Quali sono i punti fondamentali del programma che state portando in giro per la Sardegna?

Uno è chiaro: la necessità di cambiare la legge elettorale. L’altro riguarda un aspetto che ho visto non essere affatto presente e né richiamato in nessuno dei programmi: la questione della legalità. Questa assenza sembra inverosimile. Non è un discorso a parte: parlo di regole, corruzione, comportamenti. Sono cose che impattano sull’economia, sui servizi. È inverosimile che chi fa una proposta elettorale bypassi questo tema. Ignorando che siamo una regione dove il computer del presidente Solinas è stato rubato il giorno prima che potesse essere sequestrato. Un presidente che si trova in questa condizione doveva dimettersi il giorno dopo. Non glielo ha chiesto nessuno, neanche l’opposizione. Anche a causa di un sistema elettorale per cui se va a casa il presidente, va a casa anche il consiglio. Questa è una anomalia. Poi ci sono problemi nella sanità; nella scuola; dove abbiamo il tasso di dispersione tra i più alti d’Italia; problema di tutela del territorio, con gli assalti dei “signori del vento”.

Siamo al 26 febbraio, lei diventa presidente della Sardegna. Quale sarebbe il primo atto politico che porterebbe all’attenzione del consiglio regionale?

Almeno due. Un piano energetico che definisca quanta energia dobbiamo produrre per il nostro consumo da qui a dieci anni. Quanta ne vogliamo produrre per esportarla. Quanta per chiedere al sistema imprenditoriale nazionale di venire qui in Sardegna ad utilizzarla con investimenti improntati alla sostenibilità e alla produzione. Un piano che lasci la possibilità alle famiglie e alle imprese di sfruttare la ricchezza del sole e del vento per generare ricchezza diffusa. Così da diventare autoproduttori e autoconsumatori dell’energia. Questo vuol dire sovranità energetica. E poi la sovranità alimentare: un intervento nell’ambito dell’agricoltura di questa terra, che sfrutta in maniera minima le proprie potenzialità. Un intervento che tuteli le nostre tradizioni e le nostre vocazioni agricole. Che sono soprattutto delle piccole imprese contadine che vanno supportate e che costituiscono il tessuto economico e sociale della Sardegna.

Qual è la cosa più bella che si porta dietro di questa campagna elettorale?

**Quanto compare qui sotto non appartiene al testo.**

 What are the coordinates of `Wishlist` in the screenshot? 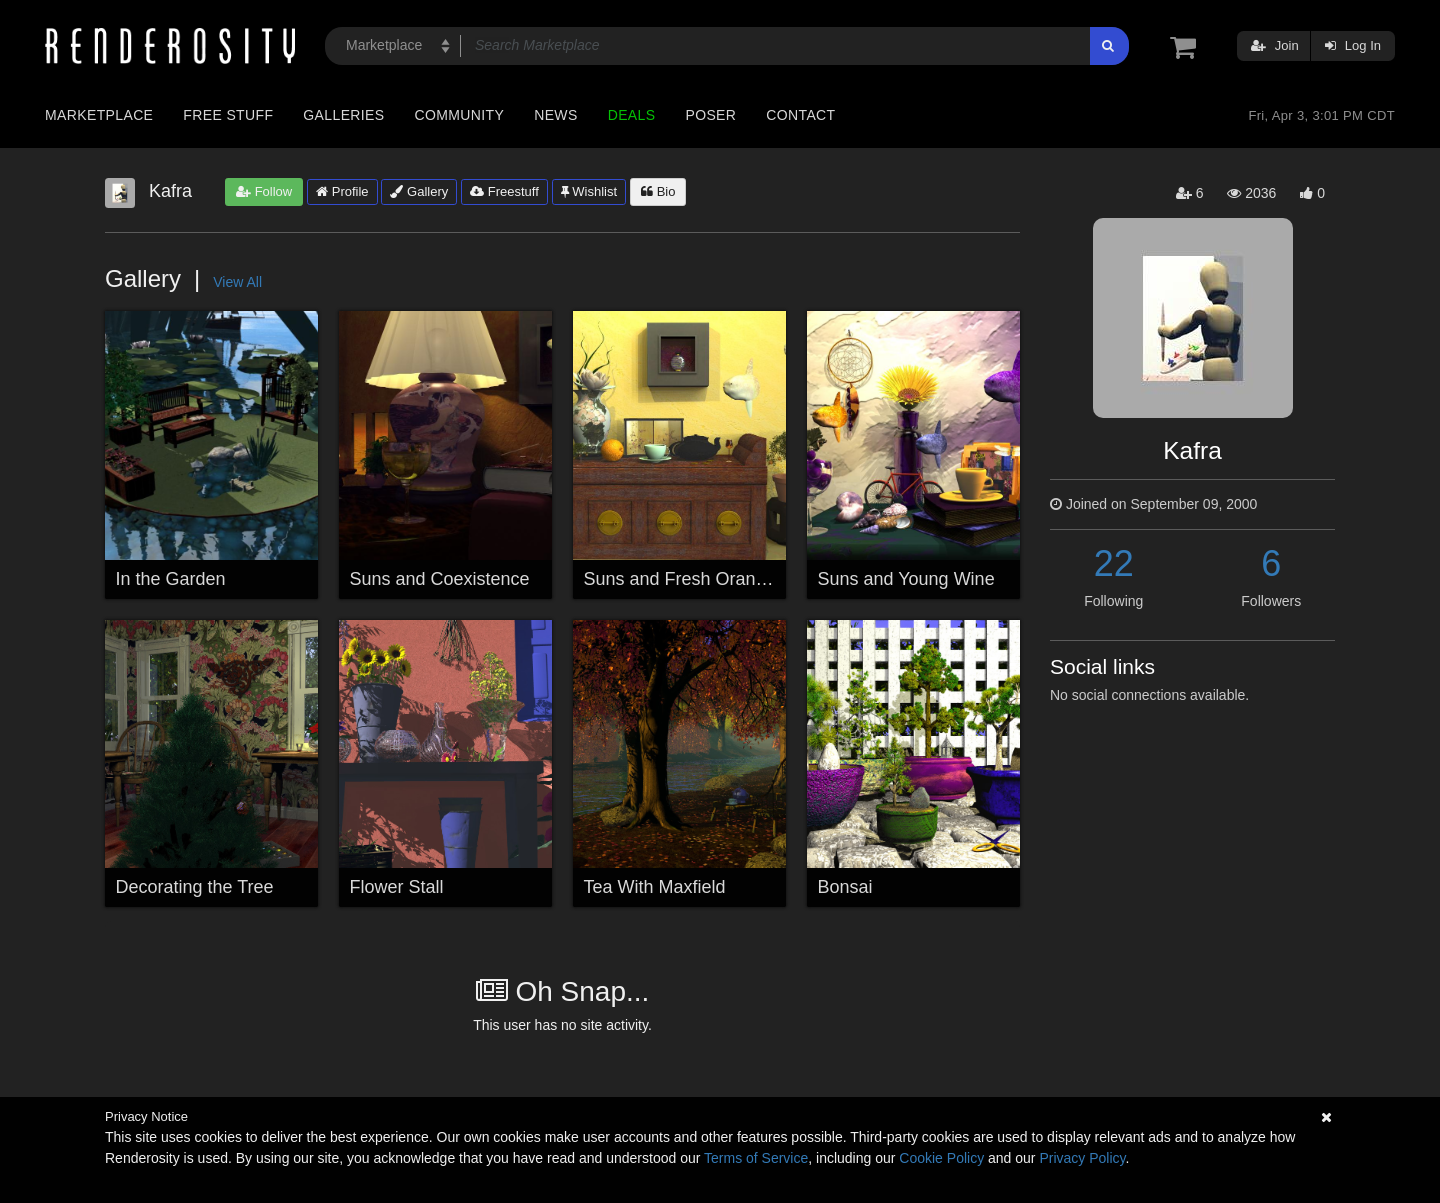 It's located at (589, 191).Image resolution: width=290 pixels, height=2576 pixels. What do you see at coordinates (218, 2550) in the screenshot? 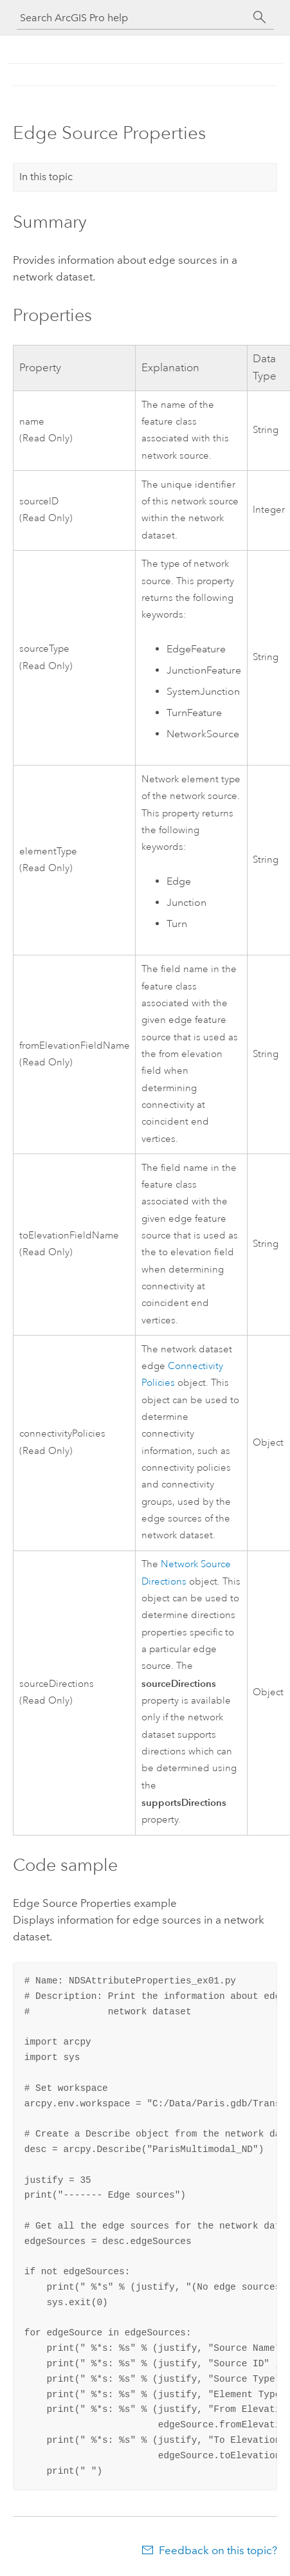
I see `Feedback on this topic?` at bounding box center [218, 2550].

Devo essere sincera: tante cose. Ci è voluto grande coraggio e generosità per produrre una lista come questa. Mi porto dietro tanto affetto, che una proposta politica così generosa suscita tra le persone. E che si traduce in disponibilità a collaborare, a dare una mano, a dare supporto. E tutto ciò consapevoli che non avremo una risposta immediata, ma raccoglieremo nel lungo periodo. Sto incontrando amici, tante persone: penso che questo rimarrà anche dopo. Non solo per me. Ho un sogno: che Sardegna R-Esiste sopravviva a queste elezioni e finalmente si possa proporre come l’alternativa reale. E che possa convincere tanti sardi che esiste un modo diverso di intendere la politica, di governare, di fare cittadinanza.